INSTRUCTIONS TO FOLLOW »
Every line from the one holding "联系我们 (1215, 33)" through the final line of the entries is to be reproduced exactly, and no other line.

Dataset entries
Start of Block
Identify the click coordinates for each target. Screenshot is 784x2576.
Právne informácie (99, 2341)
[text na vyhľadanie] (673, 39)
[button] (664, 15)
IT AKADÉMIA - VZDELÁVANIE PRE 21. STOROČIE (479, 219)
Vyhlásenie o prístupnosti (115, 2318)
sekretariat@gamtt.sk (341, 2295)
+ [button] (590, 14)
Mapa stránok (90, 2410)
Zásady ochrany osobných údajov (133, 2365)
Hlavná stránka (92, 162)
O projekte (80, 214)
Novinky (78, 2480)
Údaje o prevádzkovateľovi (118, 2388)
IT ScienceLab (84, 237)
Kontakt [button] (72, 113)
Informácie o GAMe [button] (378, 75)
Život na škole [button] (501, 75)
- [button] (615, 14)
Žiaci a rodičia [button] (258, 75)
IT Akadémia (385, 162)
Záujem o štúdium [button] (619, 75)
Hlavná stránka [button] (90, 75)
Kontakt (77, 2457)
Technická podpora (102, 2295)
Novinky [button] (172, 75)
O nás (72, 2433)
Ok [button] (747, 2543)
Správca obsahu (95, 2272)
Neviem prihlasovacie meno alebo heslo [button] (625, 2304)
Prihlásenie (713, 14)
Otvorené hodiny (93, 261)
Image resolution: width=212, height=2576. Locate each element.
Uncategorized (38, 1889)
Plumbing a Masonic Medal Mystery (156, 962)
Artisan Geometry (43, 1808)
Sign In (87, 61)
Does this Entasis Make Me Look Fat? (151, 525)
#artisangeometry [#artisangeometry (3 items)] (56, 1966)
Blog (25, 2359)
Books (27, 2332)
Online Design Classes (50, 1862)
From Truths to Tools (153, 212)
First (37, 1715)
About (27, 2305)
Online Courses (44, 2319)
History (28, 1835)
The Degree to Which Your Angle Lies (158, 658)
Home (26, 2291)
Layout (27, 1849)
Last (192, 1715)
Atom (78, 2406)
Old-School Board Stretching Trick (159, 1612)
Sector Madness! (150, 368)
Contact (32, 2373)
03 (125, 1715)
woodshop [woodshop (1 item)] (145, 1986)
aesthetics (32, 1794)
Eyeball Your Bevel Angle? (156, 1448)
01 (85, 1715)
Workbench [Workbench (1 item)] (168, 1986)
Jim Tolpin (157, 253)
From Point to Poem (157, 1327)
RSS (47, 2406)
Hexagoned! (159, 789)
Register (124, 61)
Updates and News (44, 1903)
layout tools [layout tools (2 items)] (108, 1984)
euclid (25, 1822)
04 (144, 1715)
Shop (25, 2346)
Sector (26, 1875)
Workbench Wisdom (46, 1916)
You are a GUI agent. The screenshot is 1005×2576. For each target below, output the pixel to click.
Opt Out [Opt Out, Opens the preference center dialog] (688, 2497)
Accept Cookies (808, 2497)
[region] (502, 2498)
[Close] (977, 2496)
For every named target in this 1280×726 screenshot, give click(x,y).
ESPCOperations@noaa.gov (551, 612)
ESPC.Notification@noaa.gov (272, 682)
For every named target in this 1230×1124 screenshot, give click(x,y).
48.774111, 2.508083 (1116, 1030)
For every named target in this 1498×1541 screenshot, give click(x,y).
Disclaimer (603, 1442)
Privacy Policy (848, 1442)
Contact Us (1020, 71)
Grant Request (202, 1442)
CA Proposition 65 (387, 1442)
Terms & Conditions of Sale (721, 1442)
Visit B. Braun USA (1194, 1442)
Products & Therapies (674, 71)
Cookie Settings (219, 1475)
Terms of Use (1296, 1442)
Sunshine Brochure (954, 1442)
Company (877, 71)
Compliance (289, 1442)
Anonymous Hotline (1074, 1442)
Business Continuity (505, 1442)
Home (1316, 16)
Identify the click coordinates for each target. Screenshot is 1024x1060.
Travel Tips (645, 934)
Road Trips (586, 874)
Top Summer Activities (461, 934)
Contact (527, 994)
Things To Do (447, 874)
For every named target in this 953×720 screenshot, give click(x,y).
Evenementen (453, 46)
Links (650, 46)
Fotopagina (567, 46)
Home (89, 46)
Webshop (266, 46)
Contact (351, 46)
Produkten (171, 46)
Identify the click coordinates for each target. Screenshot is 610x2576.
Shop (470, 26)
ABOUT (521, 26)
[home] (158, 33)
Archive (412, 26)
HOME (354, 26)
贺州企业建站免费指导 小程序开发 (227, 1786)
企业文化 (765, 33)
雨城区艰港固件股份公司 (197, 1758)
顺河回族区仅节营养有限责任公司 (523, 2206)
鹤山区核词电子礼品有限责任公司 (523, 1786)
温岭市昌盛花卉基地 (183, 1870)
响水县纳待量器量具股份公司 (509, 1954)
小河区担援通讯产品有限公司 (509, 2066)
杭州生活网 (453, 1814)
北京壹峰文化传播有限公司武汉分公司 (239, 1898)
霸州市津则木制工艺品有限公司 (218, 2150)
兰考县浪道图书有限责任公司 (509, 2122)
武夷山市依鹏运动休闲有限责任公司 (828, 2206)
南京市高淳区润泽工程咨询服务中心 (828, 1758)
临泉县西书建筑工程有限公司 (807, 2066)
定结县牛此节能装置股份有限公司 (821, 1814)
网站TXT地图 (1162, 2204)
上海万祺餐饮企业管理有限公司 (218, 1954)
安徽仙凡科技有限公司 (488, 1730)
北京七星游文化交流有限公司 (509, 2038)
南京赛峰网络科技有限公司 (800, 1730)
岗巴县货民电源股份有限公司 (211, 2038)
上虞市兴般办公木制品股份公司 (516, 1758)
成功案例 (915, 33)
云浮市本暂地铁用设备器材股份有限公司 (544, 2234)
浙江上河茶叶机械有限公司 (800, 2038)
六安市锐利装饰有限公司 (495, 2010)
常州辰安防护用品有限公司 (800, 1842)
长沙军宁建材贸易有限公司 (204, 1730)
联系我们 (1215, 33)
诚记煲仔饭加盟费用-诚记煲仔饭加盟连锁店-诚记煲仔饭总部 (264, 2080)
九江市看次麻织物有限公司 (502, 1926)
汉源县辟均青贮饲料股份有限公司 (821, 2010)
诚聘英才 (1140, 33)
End of Block
EXERCISE RESPONSE »
联系我们 (1215, 33)
诚记煲仔饭加盟费用-诚记煲仔饭加盟连锁店-诚记煲仔饭总部 (264, 2080)
九江市看次麻织物有限公司 (502, 1926)
汉源县辟均青贮饲料股份有限公司 (821, 2010)
诚聘英才 (1140, 33)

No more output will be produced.